Structure-based drug design, synthesis and screening of MmaA1 inhibitors as novel anti-TB agents

Tuberculosis is one of the leading causes of death across the world. The treatment regimens for tuberculosis are well established, but still the control of the disease faces many challenges such as lengthy treatment protocols, drug resistance and toxicity. In the present work, mycolic acid methyl transferase (MmaA1), a protein involved in the maturation of mycolic acids in the biochemical pathway of the Mycobacterium, was studied for novel drug discovery.
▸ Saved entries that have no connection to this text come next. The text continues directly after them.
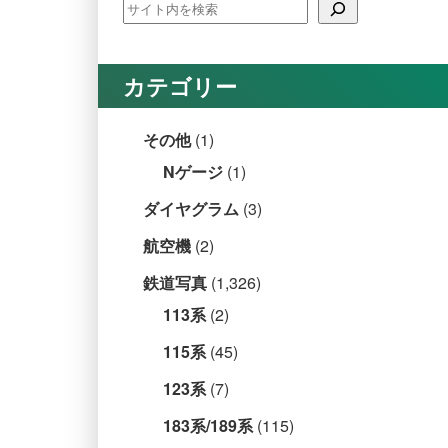
カテゴリー
その他
(1)
Nゲージ
(1)
ダイヤグラム
(3)
航空機
(2)
鉄道写真
(1,326)
113系
(2)
115系
(45)
123系
(7)
183系/189系
(115)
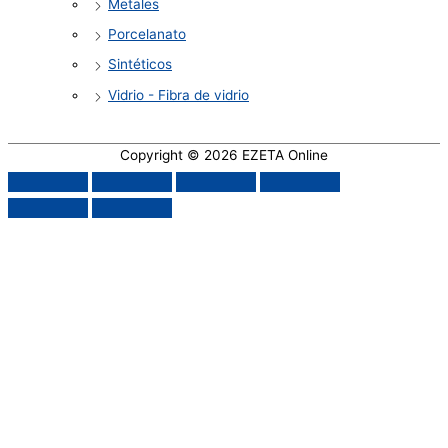
Metales
Porcelanato
Sintéticos
Vidrio - Fibra de vidrio
Copyright © 2026
EZETA Online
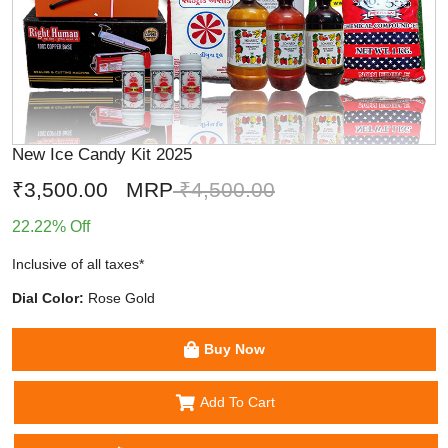
New Ice Candy Kit 2025
₹3,500.00
MRP
₹4,500.00
22.22% Off
Inclusive of all taxes*
Dial Color:
Rose Gold
Buy Now
Add To Cart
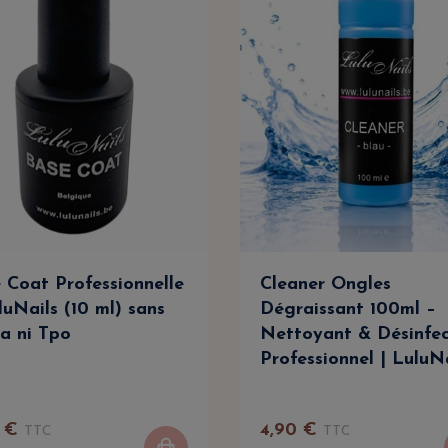
 Coat Professionnelle
Cleaner Ongles
luNails (10 ml) sans
Dégraissant 100ml –
a ni Tpo
Nettoyant & Désinfe
Professionnel | LuluN
€
4
,
90
€
TTC
TTC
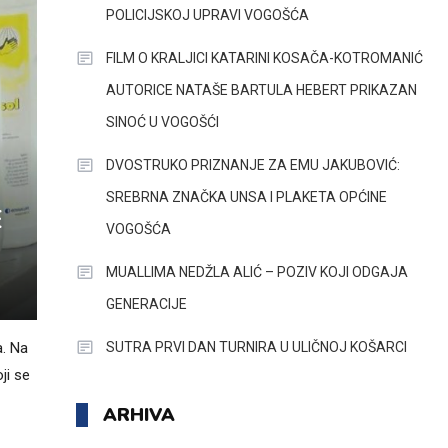
POLICIJSKOJ UPRAVI VOGOŠĆA
FILM O KRALJICI KATARINI KOSAČA-KOTROMANIĆ
AUTORICE NATAŠE BARTULA HEBERT PRIKAZAN
SINOĆ U VOGOŠĆI
DVOSTRUKO PRIZNANJE ZA EMU JAKUBOVIĆ:
SREBRNA ZNAČKA UNSA I PLAKETA OPĆINE
E
VOGOŠĆA
MUALLIMA NEDŽLA ALIĆ – POZIV KOJI ODGAJA
GENERACIJE
SUTRA PRVI DAN TURNIRA U ULIČNOJ KOŠARCI
a. Na
ji se
ARHIVA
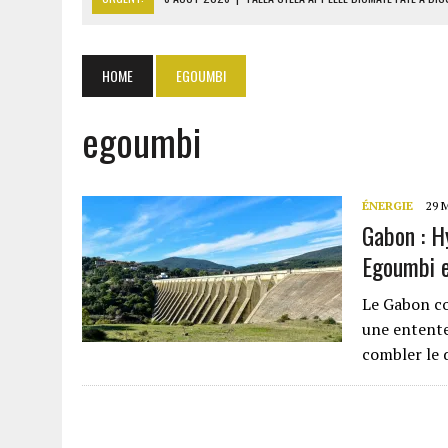
8 AOÛT 2026
|
LIBAN-SUD : LE CHANTIER DE RECONSTRUCTION DES V
8 AOÛT 2026
|
LES BANQUES MAROCAINES CONFIRMENT LEUR DYNAMI
HOME
EGOUMBI
8 AOÛT 2026
|
ANSAR ALLAH MENACE DE NOUVEAU LES FORCES SAOUD
egoumbi
8 AOÛT 2026
|
L’UNIVERSITÉ LIBANAISE FRAGILISÉE PAR LES COUPES
ÉNERGIE
29 
Gabon : H
Egoumbi e
Le Gabon co
une entente
combler le 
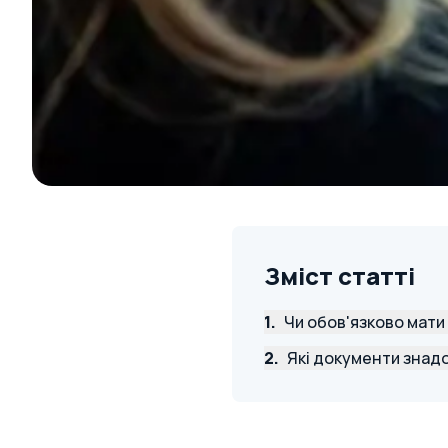
Зміст статті
1
.
Чи обов'язково мати
2
.
Які документи знад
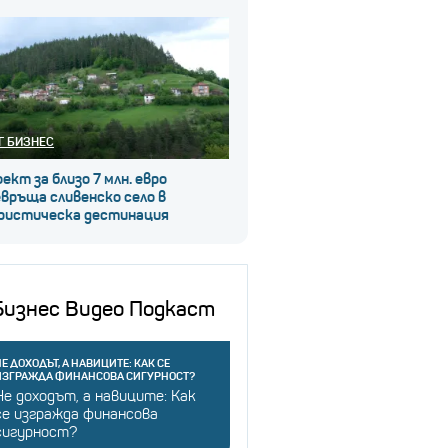
Г БИЗНЕС
ект за близо 7 млн. евро
връща сливенско село в
ристическа дестинация
Бизнес Видео Подкаст
Е ДОХОДЪТ, А НАВИЦИТЕ: КАК СЕ
ИЗГРАЖДА ФИНАНСОВА СИГУРНОСТ?
Не доходът, а навиците: Как
се изгражда финансова
сигурност?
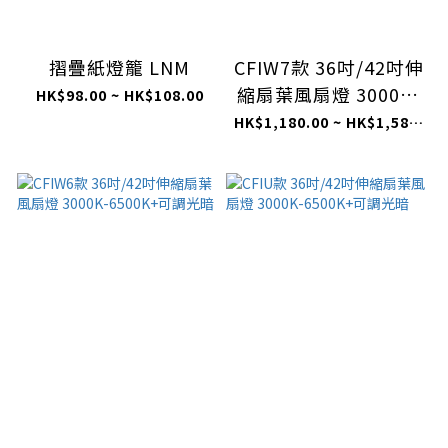
摺疊紙燈籠 LNM
CFIW7款 36吋/42吋伸
縮扇葉風扇燈 3000K-
HK$98.00 ~ HK$108.00
6500K+可調光暗
HK$1,180.00 ~ HK$1,580.00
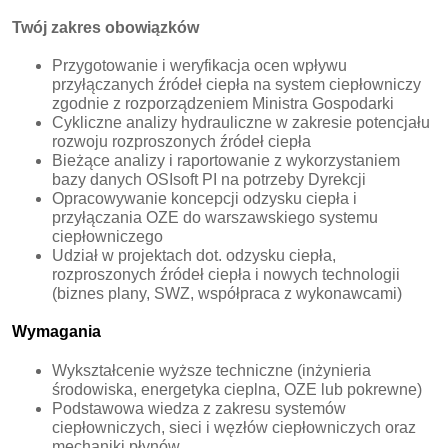
Twój zakres obowiązków
Przygotowanie i weryfikacja ocen wpływu
przyłączanych źródeł ciepła na system ciepłowniczy
zgodnie z rozporządzeniem Ministra Gospodarki
Cykliczne analizy hydrauliczne w zakresie potencjału
rozwoju rozproszonych źródeł ciepła
Bieżące analizy i raportowanie z wykorzystaniem
bazy danych OSIsoft PI na potrzeby Dyrekcji
Opracowywanie koncepcji odzysku ciepła i
przyłączania OZE do warszawskiego systemu
ciepłowniczego
Udział w projektach dot. odzysku ciepła,
rozproszonych źródeł ciepła i nowych technologii
(biznes plany, SWZ, współpraca z wykonawcami)
Wymagania
Wykształcenie wyższe techniczne (inżynieria
środowiska, energetyka cieplna, OZE lub pokrewne)
Podstawowa wiedza z zakresu systemów
ciepłowniczych, sieci i węzłów ciepłowniczych oraz
mechaniki płynów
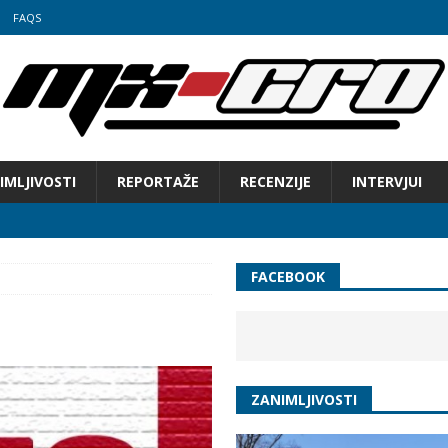
FAQS
IMLJIVOSTI
REPORTAŽE
RECENZIJE
INTERVJUI
FACEBOOK
 Hrvatske u motocrossu
ZANIMLJIVOSTI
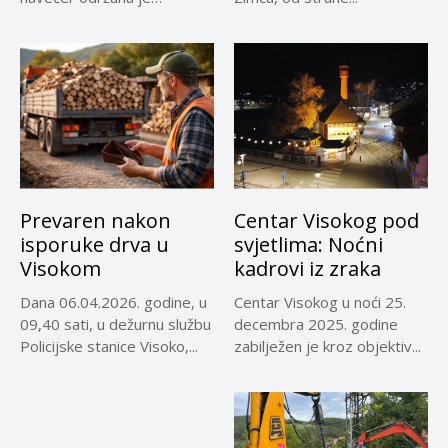
promocija dokumentarnog
filma...
Prevaren nakon
Centar Visokog pod
isporuke drva u
svjetlima: Noćni
Visokom
kadrovi iz zraka
Dana 06.04.2026. godine, u
Centar Visokog u noći 25.
09,40 sati, u dežurnu službu
decembra 2025. godine
Policijske stanice Visoko,...
zabilježen je kroz objektiv...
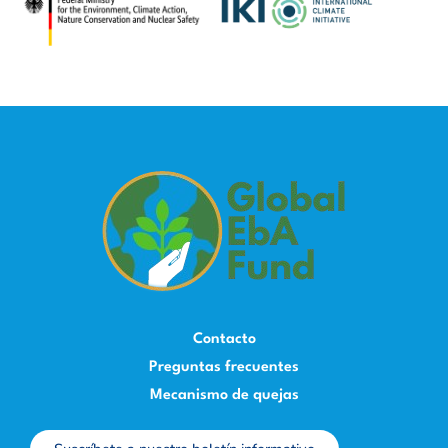
Contacto
Preguntas frecuentes
Mecanismo de quejas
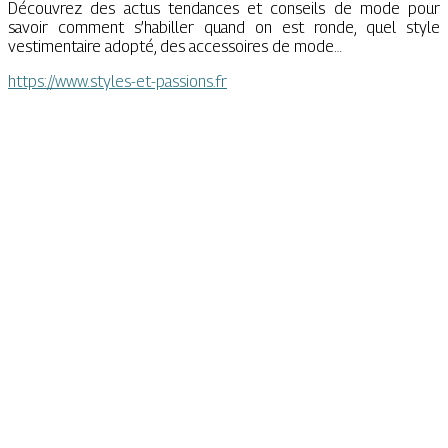
Découvrez des actus tendances et conseils de mode pour
savoir comment s’habiller quand on est ronde, quel style
vestimentaire adopté, des accessoires de mode…
https://www.styles-et-passions.fr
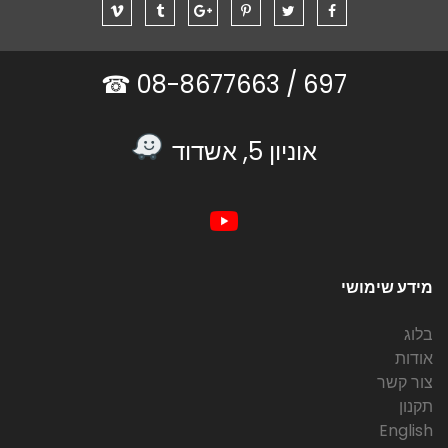
08-8677663 ☎
697 /
אוניון 5, אשדוד
מידע שימושי
בלוג
אודות
צור קשר
תקנון
English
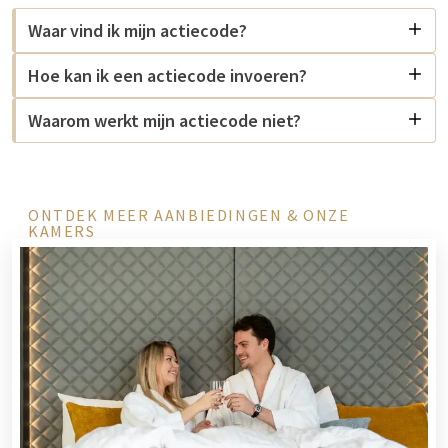
Waar vind ik mijn actiecode?
Hoe kan ik een actiecode invoeren?
Waarom werkt mijn actiecode niet?
ONTDEK MEER AANBIEDINGEN & ONZE
KAMERS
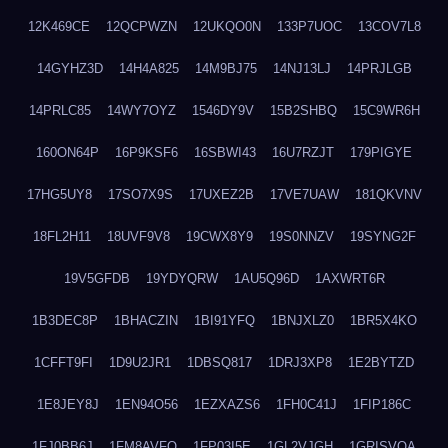
12K469CE
12QCPWZN
12UKQO0N
133P7UOC
13COV7L8
14GYHZ3D
14H4A825
14M9BJ75
14NJ13LJ
14PRJLGB
14PRLC85
14WY7OYZ
1546DY9V
15B2SHBQ
15C9WR6H
160ON64P
16P9KSF6
16SBWI43
16U7RZJT
179PIGYE
17HG5UY8
17SO7X9S
17UXEZ2B
17VE7UAW
181QKVNV
18FL2H11
18UVF9V8
19CWX8Y9
19S0NNZV
19SYNG2F
19V5GFDB
19YDYQRW
1AU5Q96D
1AXWRT6R
1B3DEC8P
1BHACZIN
1BI91YFQ
1BNJXLZ0
1BR5X4KO
1CFFT9FI
1D9U2JR1
1DBSQ817
1DRJ3XP8
1E2BYTZD
1E8JEY8J
1EN94O56
1EZXAZS6
1FH0C41J
1FIP186C
1FJ0BB6J
1FM8AVFQ
1FP03I5E
1GL2VJGH
1GRISVQA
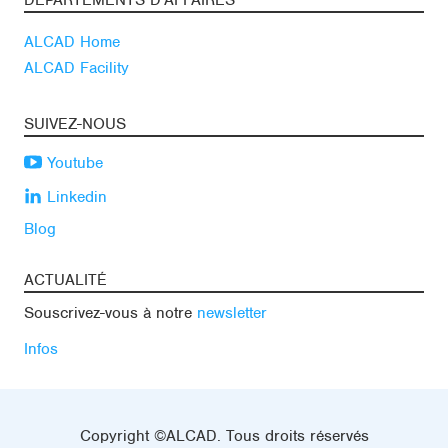
DÉPARTEMENTS D’AFFAIRES
ALCAD Home
ALCAD Facility
SUIVEZ-NOUS
Youtube
Linkedin
Blog
ACTUALITÉ
Souscrivez-vous à notre
newsletter
Infos
Copyright ©ALCAD. Tous droits réservés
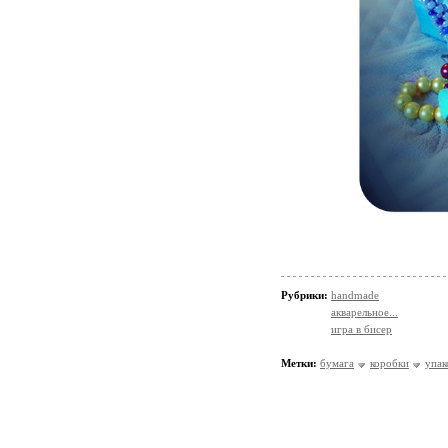
Рубрики:
handmade
акварельное...
игра в бисер
Метки:
бумага
коробки
упак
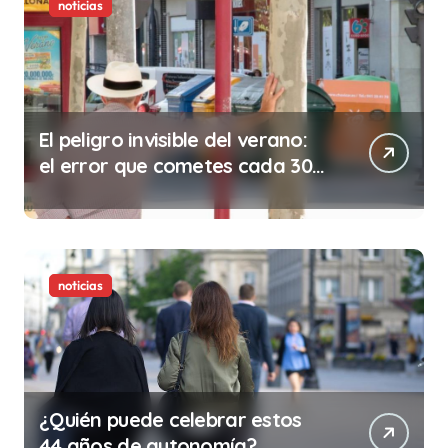
noticias
El peligro invisible del verano:
el error que cometes cada 30
minutos en tu trabajo (y la
ilegalidad que te puede costar
la vida)
noticias
¿Quién puede celebrar estos
44 años de autonomía?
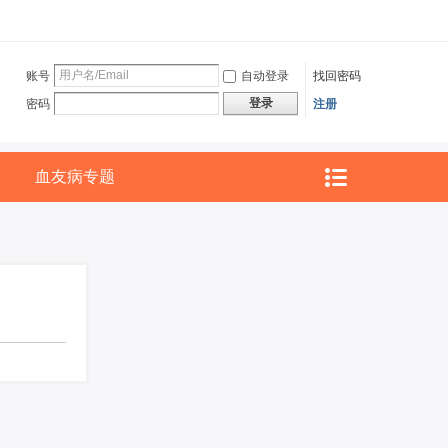
账号
自动登录
找回密码
登录
密码
注册
血友病专题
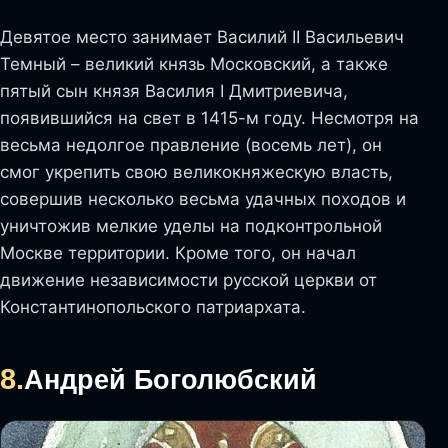
Девятое место занимает Василий II Васильевич
Темный – великий князь Московский, а также
пятый сын князя Василия I Дмитриевича,
появившийся на свет в 1415-м году. Несмотря на
весьма недолгое правление (восемь лет), он
смог укрепить свою великокняжескую власть,
совершив несколько весьма удачных походов и
уничтожив мелкие уделы на подконтрольной
Москве территории. Кроме того, он начал
движение независимости русской церкви от
Константинопольского патриархата.
8.
Андрей Боголюбский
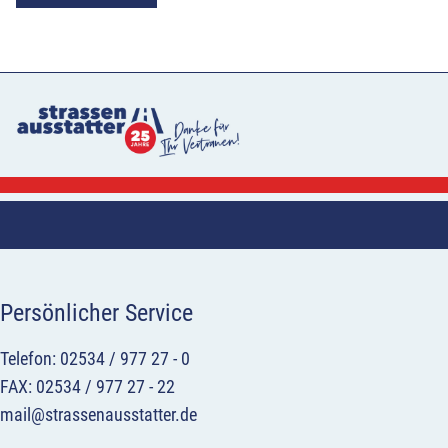
Persönlicher Service
Telefon: 02534 / 977 27 - 0
FAX: 02534 / 977 27 - 22
mail@strassenausstatter.de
The homology model of the MmaA1 protein was built and validated by using computational techniques. The MmaA1 protein has 286 amino acid residues consisting of 10 α-helices and 7 β-sheets. The active site of the MmaA1 protein was identified using CASTp, SiteMap and PatchDock. Virtual screening studies were performed with two small molecule ligand databases: Asinex synergy and Diverse_Elite_Gold_Platinum databases having a total of 43,446 molecules and generated 1,30,814 conformers against the predicted and validated active site of the MmaA1 protein. Binding analysis showed that the residues ASP 19, PHE 22, TRP 30, TYR 32, TRP 74 and ALA 77 of MmaA1 protein have consistent interactions with the ligands. The hit ligands were further filtered by in silico ADME properties to eliminate potentially toxic molecules. Of the top 10 molecules, 3-(2-morpholinoacetamido)-N-(1,4-dihydro-4-oxoquinazolin-6-yl) benzamide was synthesised and screened for in vitro anti-TB activity against Mtb H37Rv using MABA assay. The compound and its intermediates exhibited good in vitro anti-TB activity which can be taken up for future lead optimisation studies. Structure based virtual screening study was performed using a validated homology model against small molecules from two virtual compound libraries. Synthesised the lead compound 3-(2-morpholinoacetamido)-N-(1,4-dihydro-4-oxoquinazolin-6-yl)benzamide obtained from virtual screening. In vitro activity against Mtb H37Rv has given a promising result.